CodeBLUE was thought up in a hot kitchen, while Anna Washenko, Heather Merrell and I were making whiskey chocolate cake. I'd had the idea that Chicago needed a mixed genre dance because I wanted to dance both dances as frequently as possible, and a whole night of either wasn't my jam. I was just getting into blues then, and as weird as this will sound, heavily represented the lindy hoppers in our conversations. Anna, at the time, represented more of the true neutral. Heather cared mostly about blues. Together, Anna and Heather were key idea generators, and helped me refine the idea and actuality of the dance. And yet.

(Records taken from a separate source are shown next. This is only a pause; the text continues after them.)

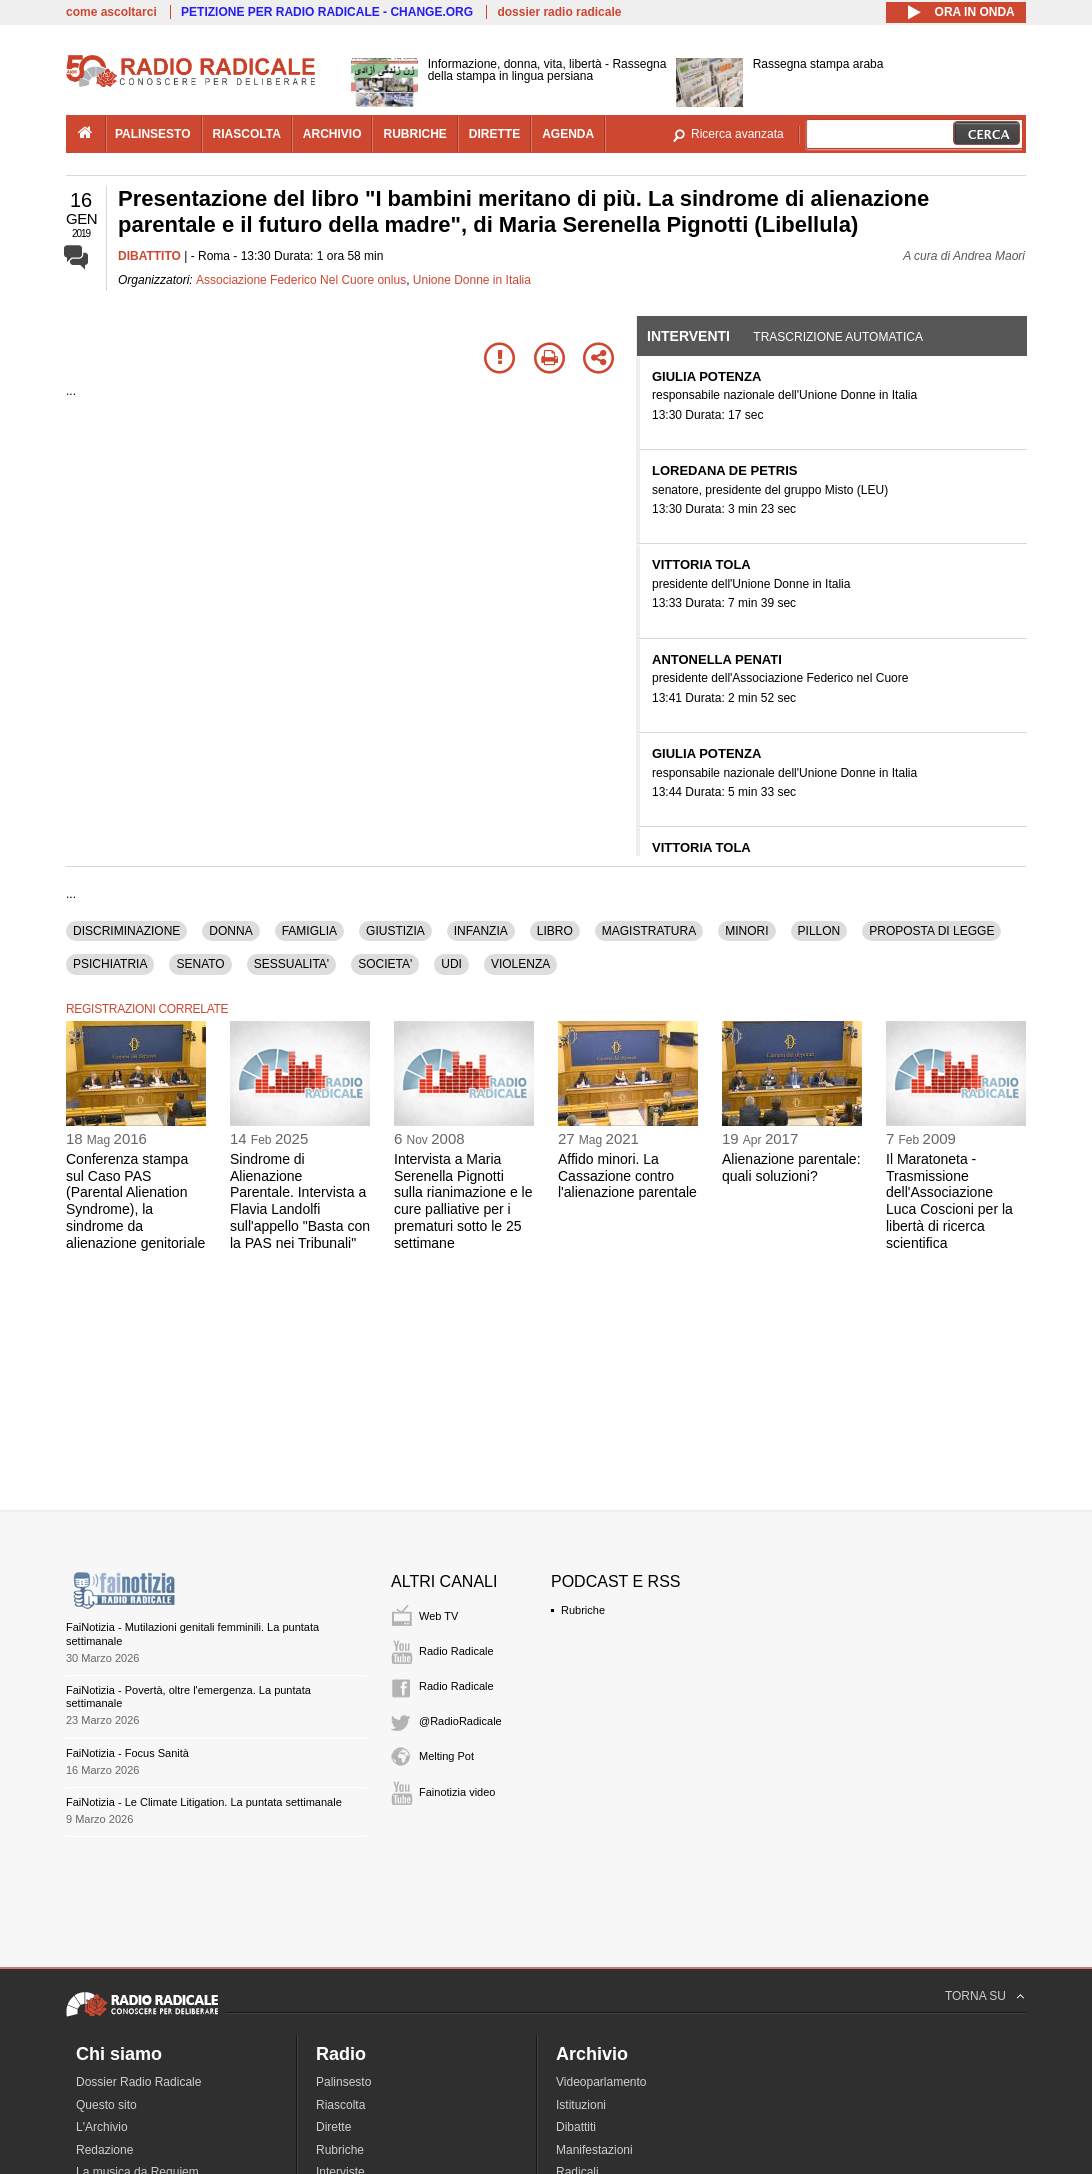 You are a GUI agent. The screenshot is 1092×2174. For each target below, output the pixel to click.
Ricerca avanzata (737, 134)
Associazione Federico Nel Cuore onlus (301, 280)
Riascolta (340, 2105)
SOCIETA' (385, 964)
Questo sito (106, 2105)
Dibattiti (576, 2127)
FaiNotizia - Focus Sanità (127, 1753)
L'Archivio (102, 2127)
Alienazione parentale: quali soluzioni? (791, 1167)
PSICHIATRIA (110, 964)
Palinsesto (343, 2082)
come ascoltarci (111, 12)
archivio (332, 134)
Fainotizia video (457, 1792)
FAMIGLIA (309, 931)
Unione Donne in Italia (472, 280)
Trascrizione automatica (838, 337)
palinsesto (153, 134)
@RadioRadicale (460, 1721)
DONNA (230, 931)
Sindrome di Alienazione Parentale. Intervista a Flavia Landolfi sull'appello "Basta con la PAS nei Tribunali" (300, 1201)
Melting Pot (446, 1756)
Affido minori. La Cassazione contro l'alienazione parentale (627, 1176)
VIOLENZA (520, 964)
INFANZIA (481, 931)
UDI (451, 964)
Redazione (104, 2150)
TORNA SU (975, 1996)
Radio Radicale (456, 1651)
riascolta (247, 134)
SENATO (200, 964)
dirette (494, 134)
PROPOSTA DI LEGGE (931, 931)
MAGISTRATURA (649, 931)
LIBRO (555, 931)
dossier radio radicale (559, 12)
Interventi (688, 336)
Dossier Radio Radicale (138, 2082)
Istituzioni (581, 2105)
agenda (568, 134)
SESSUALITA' (291, 964)
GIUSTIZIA (395, 931)
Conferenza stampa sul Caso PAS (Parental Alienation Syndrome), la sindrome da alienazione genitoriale (135, 1201)
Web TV (438, 1616)
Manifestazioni (594, 2150)
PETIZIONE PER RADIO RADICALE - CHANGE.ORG (327, 12)
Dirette (333, 2127)
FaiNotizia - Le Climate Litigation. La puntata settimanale (204, 1802)
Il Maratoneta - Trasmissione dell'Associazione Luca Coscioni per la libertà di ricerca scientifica (949, 1201)
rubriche (414, 134)
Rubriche (583, 1610)
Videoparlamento (601, 2082)
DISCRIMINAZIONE (126, 931)
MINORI (746, 931)
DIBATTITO (149, 256)
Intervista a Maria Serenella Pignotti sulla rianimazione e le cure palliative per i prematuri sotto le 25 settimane (463, 1201)
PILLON (819, 931)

And yet, at the end of its six year run, 50Fifty doesn't belong to any of us. Not just because both Anna and Heather moved away at two and four years in, respectively (don't quote me on that timeline), and I'm about to leave Chicago. Even before we were leaving, as soon as we made the thing, it stopped being ours, and started being yours, dancers.
Without the hundreds of dancers that have showed up, passed through, and danced at the venue, it would've never gotten to be a real dance. Without your feedback, it wouldn't have changed venues twice to move into safer and more accessible neighborhoods. Without your feedback, we wouldn't have added lessons, or live music. Without you, it would've never been anything but a great afternoon of baking a cake.
Running a dance is arduous and yet so, so rewarding. It was a hard decision to let 50Fifty end at a year that isn't divisible by five, for my silly brain. It was a hard decision to let it end at all. Because it wasn't my dance, and hasn't been my dance since the day you walked onto its floors.
But. The call had to be made by someone. And I'm so grateful that it was never you all, making that call. Thanks for being there. Thanks for dancing with me. Thanks for taking ownership, and making the dance yours.